SC Confederate monument protection law is upheld
COLUMBIA, S.C. – The South Carolina Supreme Court ruled Wednesday that a state law preventing anyone from moving a Confederate monument or changing the historical name of a street or building without the Legislature’s permission is legal.
But in the same ruling, the justices struck down a requirement that twothirds of the General Assembly must approve a move or name change.
The unanimous decision keeps intact South Carolina’s Heritage Act, which has stopped colleges and local governments from removing statues honoring Civil War soldiers or segregationists even as other areas of the South took them down after protests sparked by the killing of George Floyd last year by white police officers in Minnesota.
The law was passed in 2000 as part of a compromise to remove the Confederate flag from atop the South Carolina Statehouse dome. The rebel banner was moved to a pole on the capitol lawn, where it flew until 2015 when lawmakers removed it after nine Black church members were killed in a racist massacre at a Charleston church.
One of the people who sued lawmakers over the Heritage Act is the widow of state Sen. Clementa Pinckney, the pastor at Emanuel AME church in Charleston who died in the attack.
The law specifically protects monuments from 10 wars – from the Revolutionary War to the Persian Gulf War. It also protects monuments honoring African Americans and Native Americans as well as a catchall phrase of “any historic figure or historic event.”
Jennifer Pinckney has pointed out that means she couldn’t make changes to a monument to her late husband unveiled this year without asking lawmakers for permission.
Days after the Confederate flag was removed in 2015, South Carolina legislative leaders vowed they would not approve the removal of any other statues or renaming of buildings under the
Heritage Act and have kept their word.
South Carolina Senate President Harvey Peeler said in the summer of 2020 that “changing the name of a stack of bricks and mortar is at the bottom of my to-do list.” He issued another statement Wednesday: “The protections over all of our state’s monuments and statues were ruled constitutional and they will remain in place.”

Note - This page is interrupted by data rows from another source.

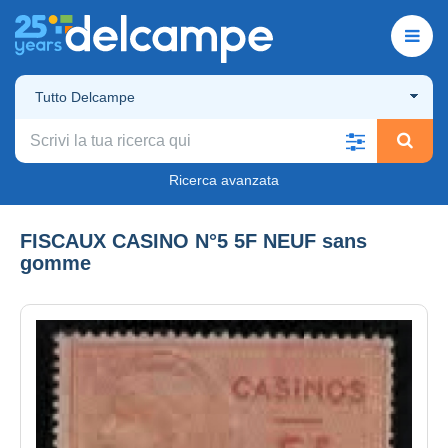
Tutto Delcampe
Ricerca avanzata
FISCAUX CASINO N°5 5F NEUF sans
gomme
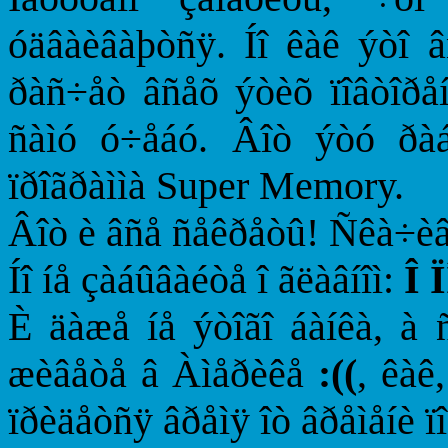
óäâàèâàþòñÿ. Íî êàê ýòî â
ðàñ÷åò âñåõ ýòèõ ïîâòîðåí
ñàìó ó÷åáó. Âîò ýòó ðà
ïðîãðàììà Super Memory.
Âîò è âñå ñåêðåòû! Ñêà÷èâà
Íî íå çàáûâàéòå î ãëàâíîì:
Î 
È äàæå íå ýòîãî áàíêà, à ñ
æèâåòå â Àìåðèêå
:((
, êàê,
ïðèäåòñÿ âðåìÿ îò âðåìåíè ï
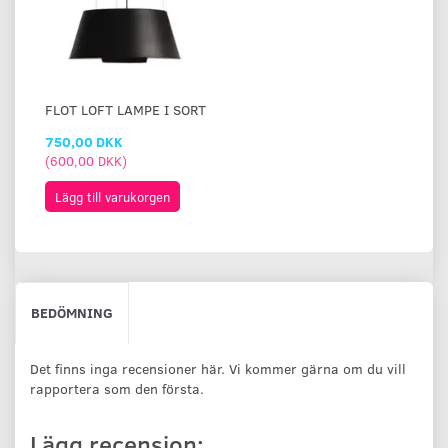
FLOT LOFT LAMPE I SORT
750,00 DKK
(
600,00 DKK
)
Lägg till varukorgen
BEDÖMNING
Det finns inga recensioner här. Vi kommer gärna om du vill
rapportera som den första.
Lägg recension:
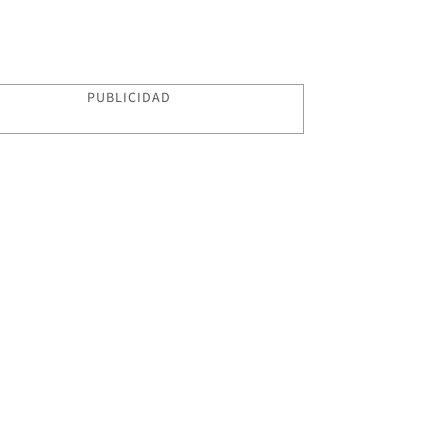
PUBLICIDAD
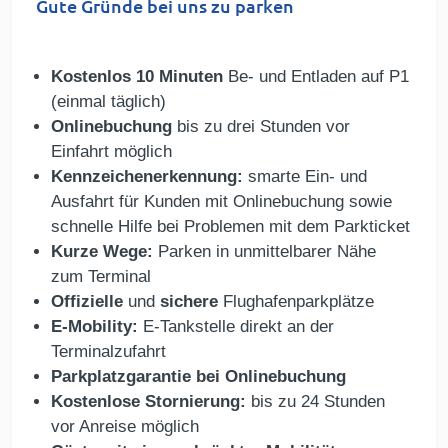
Gute Gründe bei uns zu parken
Kostenlos 10 Minuten
Be- und Entladen auf P1
(einmal täglich)
Onlinebuchung
bis zu drei Stunden vor
Einfahrt möglich
Kennzeichenerkennung:
smarte Ein- und
Ausfahrt für Kunden mit Onlinebuchung sowie
schnelle Hilfe bei Problemen mit dem Parkticket
Kurze Wege:
Parken in unmittelbarer Nähe
zum Terminal
Offizielle
und
sichere
Flughafenparkplätze
E-Mobility:
E-Tankstelle direkt an der
Terminalzufahrt
Parkplatzgarantie bei Onlinebuchung
Kostenlose Stornierung:
bis zu 24 Stunden
vor Anreise möglich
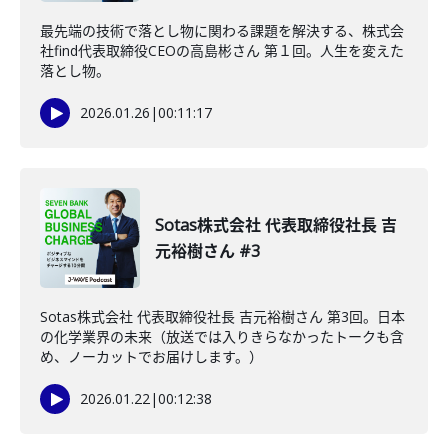
最先端の技術で落とし物に関わる課題を解決する、株式会
社find代表取締役CEOの高島彬さん 第１回。人生を変えた
落とし物。
2026.01.26
|
00:11:17
Sotas株式会社 代表取締役社長 吉
元裕樹さん #3
Sotas株式会社 代表取締役社長 吉元裕樹さん 第3回。日本
の化学業界の未来（放送では入りきらなかったトークも含
め、ノーカットでお届けします。）
2026.01.22
|
00:12:38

House Speaker Jay Lucas said in 2015 that no other changes would be considered while he was the chamber’s leader. After Wednesday’s ruling he again repeated that promise.
Lawmakers in 2021 refused to even take the first step toward requests to remove monuments like Orangeburg asking to remove a Confederate statue or change names like Clemson University asking to rename a building that currently honors the late U.S. Sen. “Pitchfork” Ben Tillman, who led violent racist mobs to stop Black people from voting.
Left undecided after Wednesday’s ruling is what might happen if a local government ignores the law. The act included no specific punishment for breaking it. Some Republicans have suggested taking away a local government or school’s state funding, but that idea hasn’t gained traction in the Legislature.